▶ _ASSIGNED TASK_
Retype only the lines at the head of the records, first through the one with "Colorado Dept. of Education", exactly as written.

▶ _SUPPLIED INFORMATION_

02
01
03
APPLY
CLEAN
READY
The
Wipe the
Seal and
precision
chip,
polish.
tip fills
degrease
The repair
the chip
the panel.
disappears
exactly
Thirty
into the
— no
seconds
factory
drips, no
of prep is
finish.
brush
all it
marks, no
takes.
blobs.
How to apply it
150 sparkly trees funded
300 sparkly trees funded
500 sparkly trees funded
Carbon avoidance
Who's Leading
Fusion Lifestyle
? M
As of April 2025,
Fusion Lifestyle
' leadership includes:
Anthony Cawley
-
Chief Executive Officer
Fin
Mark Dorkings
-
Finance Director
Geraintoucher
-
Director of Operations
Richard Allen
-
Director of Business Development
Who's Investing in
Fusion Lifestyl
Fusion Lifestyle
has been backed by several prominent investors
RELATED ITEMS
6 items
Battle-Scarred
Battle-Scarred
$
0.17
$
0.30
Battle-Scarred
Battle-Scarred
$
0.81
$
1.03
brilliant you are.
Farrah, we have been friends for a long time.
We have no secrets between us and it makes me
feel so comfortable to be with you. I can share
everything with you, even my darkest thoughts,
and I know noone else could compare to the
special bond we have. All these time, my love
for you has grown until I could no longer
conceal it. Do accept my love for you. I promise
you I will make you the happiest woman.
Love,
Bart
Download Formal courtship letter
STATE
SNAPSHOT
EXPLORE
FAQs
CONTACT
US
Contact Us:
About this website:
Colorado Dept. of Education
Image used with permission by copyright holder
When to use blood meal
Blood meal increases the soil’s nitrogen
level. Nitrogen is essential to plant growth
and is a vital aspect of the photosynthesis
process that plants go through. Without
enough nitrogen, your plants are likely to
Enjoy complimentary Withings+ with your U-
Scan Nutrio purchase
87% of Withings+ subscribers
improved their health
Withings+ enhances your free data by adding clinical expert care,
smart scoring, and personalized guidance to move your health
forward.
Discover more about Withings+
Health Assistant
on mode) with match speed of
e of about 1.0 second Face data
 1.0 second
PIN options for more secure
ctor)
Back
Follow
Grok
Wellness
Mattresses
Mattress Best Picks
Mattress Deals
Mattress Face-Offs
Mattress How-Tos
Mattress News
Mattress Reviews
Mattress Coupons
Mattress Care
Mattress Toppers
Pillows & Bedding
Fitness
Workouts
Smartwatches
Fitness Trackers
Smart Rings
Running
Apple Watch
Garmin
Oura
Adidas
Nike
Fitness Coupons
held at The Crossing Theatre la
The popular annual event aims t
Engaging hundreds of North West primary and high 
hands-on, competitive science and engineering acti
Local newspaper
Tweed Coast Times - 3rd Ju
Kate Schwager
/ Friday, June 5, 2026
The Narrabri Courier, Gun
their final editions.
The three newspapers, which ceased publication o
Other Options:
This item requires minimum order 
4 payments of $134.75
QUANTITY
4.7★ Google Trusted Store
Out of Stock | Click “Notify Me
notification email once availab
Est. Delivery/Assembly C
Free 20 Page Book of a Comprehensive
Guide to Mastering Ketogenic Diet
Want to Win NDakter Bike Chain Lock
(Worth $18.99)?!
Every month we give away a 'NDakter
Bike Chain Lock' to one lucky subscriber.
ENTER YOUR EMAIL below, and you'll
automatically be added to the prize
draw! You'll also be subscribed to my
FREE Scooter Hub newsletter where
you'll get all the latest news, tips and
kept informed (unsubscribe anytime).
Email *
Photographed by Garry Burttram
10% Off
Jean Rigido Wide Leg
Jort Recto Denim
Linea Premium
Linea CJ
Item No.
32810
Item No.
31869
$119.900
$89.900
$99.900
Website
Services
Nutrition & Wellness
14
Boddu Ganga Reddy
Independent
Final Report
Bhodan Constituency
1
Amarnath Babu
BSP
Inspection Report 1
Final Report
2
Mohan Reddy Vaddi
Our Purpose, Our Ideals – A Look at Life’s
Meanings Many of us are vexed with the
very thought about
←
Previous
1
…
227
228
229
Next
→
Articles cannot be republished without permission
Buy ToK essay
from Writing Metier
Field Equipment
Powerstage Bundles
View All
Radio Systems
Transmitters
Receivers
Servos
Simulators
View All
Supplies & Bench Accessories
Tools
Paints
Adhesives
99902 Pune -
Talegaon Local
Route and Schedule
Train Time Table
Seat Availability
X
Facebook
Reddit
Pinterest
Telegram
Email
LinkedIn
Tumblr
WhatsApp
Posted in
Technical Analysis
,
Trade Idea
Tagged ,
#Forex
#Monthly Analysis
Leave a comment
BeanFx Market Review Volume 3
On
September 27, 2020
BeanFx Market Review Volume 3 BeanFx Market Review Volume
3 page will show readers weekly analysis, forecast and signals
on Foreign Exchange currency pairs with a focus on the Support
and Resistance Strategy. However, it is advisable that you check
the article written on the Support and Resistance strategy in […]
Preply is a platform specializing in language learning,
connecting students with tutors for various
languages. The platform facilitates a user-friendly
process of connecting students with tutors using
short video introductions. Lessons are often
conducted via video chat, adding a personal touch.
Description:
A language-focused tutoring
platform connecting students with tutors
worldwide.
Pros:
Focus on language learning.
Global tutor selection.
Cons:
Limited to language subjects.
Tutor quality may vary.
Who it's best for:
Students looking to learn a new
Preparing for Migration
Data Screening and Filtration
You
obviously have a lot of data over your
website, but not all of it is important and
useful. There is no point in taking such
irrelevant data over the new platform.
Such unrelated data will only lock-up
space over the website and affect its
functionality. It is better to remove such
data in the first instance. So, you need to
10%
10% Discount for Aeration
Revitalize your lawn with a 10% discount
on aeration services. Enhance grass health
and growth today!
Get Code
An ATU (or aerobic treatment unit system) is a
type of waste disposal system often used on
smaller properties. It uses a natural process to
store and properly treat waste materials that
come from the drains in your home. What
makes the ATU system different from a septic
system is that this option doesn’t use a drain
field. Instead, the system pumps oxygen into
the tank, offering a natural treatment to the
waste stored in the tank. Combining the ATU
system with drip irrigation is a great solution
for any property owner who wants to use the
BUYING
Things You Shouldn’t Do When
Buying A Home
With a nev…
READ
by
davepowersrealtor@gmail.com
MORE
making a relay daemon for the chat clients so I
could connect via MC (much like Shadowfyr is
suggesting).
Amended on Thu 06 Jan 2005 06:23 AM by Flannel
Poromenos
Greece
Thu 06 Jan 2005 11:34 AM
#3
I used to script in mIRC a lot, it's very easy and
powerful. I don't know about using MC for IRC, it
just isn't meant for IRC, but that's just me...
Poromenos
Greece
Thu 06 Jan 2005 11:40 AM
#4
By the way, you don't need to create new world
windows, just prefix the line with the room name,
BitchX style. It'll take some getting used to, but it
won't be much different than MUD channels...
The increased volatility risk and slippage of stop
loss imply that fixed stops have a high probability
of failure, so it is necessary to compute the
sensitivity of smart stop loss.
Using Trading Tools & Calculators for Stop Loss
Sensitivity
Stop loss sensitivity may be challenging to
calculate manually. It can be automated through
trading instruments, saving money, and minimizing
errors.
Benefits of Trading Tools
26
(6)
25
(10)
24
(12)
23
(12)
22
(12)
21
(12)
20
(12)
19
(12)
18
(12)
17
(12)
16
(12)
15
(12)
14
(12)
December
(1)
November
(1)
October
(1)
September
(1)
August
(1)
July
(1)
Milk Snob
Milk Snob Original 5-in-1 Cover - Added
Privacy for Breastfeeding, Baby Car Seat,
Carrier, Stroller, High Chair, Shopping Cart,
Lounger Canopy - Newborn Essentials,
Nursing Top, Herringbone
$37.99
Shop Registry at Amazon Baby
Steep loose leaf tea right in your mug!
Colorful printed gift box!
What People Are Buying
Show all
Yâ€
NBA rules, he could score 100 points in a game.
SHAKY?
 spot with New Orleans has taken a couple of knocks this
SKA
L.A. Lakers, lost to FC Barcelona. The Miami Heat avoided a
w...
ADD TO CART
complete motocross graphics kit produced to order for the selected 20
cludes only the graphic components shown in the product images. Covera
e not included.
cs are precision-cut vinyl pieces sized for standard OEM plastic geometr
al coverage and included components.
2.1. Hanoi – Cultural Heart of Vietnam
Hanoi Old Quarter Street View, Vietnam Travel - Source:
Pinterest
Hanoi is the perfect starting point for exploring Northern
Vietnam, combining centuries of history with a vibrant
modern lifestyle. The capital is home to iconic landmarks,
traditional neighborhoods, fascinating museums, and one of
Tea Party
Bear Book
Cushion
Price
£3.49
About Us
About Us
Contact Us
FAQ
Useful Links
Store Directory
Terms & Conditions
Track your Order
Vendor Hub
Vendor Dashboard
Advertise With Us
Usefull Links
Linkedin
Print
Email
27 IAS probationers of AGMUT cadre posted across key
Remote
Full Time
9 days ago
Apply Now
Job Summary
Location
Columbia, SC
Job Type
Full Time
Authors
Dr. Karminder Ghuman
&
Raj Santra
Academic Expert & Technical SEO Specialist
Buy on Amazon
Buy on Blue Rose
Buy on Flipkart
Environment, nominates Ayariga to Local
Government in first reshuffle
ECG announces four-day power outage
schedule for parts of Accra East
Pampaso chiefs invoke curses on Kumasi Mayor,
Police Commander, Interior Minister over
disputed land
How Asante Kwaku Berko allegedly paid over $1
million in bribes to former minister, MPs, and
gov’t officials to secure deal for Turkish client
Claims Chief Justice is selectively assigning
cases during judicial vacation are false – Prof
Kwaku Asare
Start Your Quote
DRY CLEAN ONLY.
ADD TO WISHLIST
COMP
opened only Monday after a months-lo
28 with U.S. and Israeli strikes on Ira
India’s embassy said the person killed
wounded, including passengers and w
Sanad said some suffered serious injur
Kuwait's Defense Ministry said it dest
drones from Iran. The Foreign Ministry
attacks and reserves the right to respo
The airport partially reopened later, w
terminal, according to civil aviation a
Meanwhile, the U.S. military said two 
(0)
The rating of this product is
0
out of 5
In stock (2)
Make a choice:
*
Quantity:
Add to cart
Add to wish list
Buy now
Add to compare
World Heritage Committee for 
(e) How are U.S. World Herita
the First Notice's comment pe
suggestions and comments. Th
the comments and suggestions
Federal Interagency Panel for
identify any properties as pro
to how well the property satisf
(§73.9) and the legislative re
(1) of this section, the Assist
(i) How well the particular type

▶ _ANSWER TO THIS TASK_
02
01
03
APPLY
CLEAN
READY
The
Wipe the
Seal and
precision
chip,
polish.
tip fills
degrease
The repair
the chip
the panel.
disappears
exactly
Thirty
into the
— no
seconds
factory
drips, no
of prep is
finish.
brush
all it
marks, no
takes.
blobs.
How to apply it
150 sparkly trees funded
300 sparkly trees funded
500 sparkly trees funded
Carbon avoidance
Who's Leading
Fusion Lifestyle
? M
As of April 2025,
Fusion Lifestyle
' leadership includes:
Anthony Cawley
-
Chief Executive Officer
Fin
Mark Dorkings
-
Finance Director
Geraintoucher
-
Director of Operations
Richard Allen
-
Director of Business Development
Who's Investing in
Fusion Lifestyl
Fusion Lifestyle
has been backed by several prominent investors
RELATED ITEMS
6 items
Battle-Scarred
Battle-Scarred
$
0.17
$
0.30
Battle-Scarred
Battle-Scarred
$
0.81
$
1.03
brilliant you are.
Farrah, we have been friends for a long time.
We have no secrets between us and it makes me
feel so comfortable to be with you. I can share
everything with you, even my darkest thoughts,
and I know noone else could compare to the
special bond we have. All these time, my love
for you has grown until I could no longer
conceal it. Do accept my love for you. I promise
you I will make you the happiest woman.
Love,
Bart
Download Formal courtship letter
STATE
SNAPSHOT
EXPLORE
FAQs
CONTACT
US
Contact Us:
About this website:
Colorado Dept. of Education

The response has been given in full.